Mom to many: Casselton teacher, mother of 9 says she’s never lonely

Casselton, N.D. - In that hectic time between the final school bell and dinner, Tanya Parker pauses to shoot some hoops with her boys and play piano with her soon-to-be stepdaughter before quizzing another future stepdaughter on her spelling words and making sure another daughter is caught up on her math homework.

By: By Tracy Frank, INFORUM

Casselton, N.D. - In that hectic time between the final school bell and dinner, Tanya Parker pauses to shoot some hoops with her boys and play piano with her soon-to-be stepdaughter before quizzing another future stepdaughter on her spelling words and making sure another daughter is caught up on her math homework.

As a kindergarten teacher and mother of nine, Parker is always on.

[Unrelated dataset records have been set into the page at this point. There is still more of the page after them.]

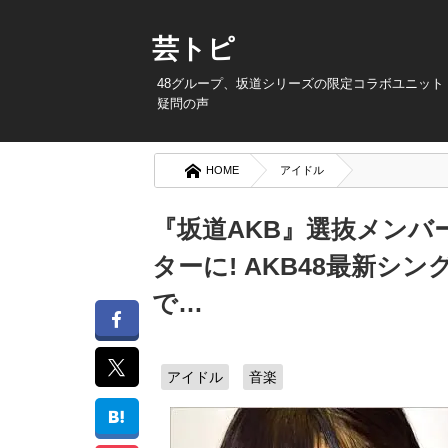
芸トピ
48グループ、坂道シリーズの限定コラボユニット
疑問の声
HOME
アイドル
『坂道AKB』選抜メンバ
ターに! AKB48最新シ
で…
アイドル
音楽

A painted phrase stenciled above the dining table where three children work on homework proclaims, “Love, laughter, and friendship always welcome here.” It’s a sentiment that seems to ring true in Parker’s home.

The 38-year-old Casselton woman has two biological children, three adopted children, and three who will become her stepchildren when she remarries in September. She also has a step-daughter from a previous marriage who Parker says will “always be my daughter.”

Parker went through two miscarriages and a stillbirth before she had her first biological child. She started fostering before adopting, and two of her adopted children are also biological siblings.

“I have a very blended family,” she says with a laugh.

Parker says she adores the unconditional love that comes with being a mom.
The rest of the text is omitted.